Dataset:
_____

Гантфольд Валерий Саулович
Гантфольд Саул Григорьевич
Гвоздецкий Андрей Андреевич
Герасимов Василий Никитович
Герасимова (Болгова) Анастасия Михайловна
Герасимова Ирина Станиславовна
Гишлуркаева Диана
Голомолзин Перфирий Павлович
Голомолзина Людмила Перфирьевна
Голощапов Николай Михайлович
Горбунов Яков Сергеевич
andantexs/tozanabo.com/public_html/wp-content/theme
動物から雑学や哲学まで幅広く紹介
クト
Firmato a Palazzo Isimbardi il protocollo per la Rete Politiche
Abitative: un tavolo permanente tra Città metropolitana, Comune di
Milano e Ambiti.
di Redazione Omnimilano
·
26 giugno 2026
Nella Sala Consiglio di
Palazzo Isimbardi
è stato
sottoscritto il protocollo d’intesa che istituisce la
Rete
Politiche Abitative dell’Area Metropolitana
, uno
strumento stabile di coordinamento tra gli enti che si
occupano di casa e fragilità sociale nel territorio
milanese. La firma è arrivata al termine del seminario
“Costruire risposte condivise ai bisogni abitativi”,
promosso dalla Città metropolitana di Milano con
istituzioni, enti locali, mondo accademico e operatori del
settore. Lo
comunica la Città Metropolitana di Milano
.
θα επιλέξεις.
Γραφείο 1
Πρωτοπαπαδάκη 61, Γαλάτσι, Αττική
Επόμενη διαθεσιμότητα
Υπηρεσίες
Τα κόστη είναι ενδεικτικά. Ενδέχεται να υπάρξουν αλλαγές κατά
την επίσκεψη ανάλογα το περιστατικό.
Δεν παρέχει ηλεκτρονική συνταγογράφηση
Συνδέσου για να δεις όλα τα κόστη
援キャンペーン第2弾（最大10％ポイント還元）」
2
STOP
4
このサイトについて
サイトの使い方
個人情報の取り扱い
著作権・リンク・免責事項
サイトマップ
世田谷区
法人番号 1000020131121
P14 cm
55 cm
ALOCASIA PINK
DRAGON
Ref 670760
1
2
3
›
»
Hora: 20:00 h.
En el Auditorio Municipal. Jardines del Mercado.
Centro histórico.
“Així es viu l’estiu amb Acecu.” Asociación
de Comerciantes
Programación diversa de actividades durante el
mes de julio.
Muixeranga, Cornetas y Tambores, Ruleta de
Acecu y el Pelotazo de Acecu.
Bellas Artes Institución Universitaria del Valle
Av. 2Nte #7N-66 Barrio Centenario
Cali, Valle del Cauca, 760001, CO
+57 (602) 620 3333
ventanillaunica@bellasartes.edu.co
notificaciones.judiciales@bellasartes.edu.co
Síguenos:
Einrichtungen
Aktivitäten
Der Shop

_____

Problem statement: Count, in the records above, the lines that contain the word "κόστη"; the answer is that number alone.

Exercise output: 2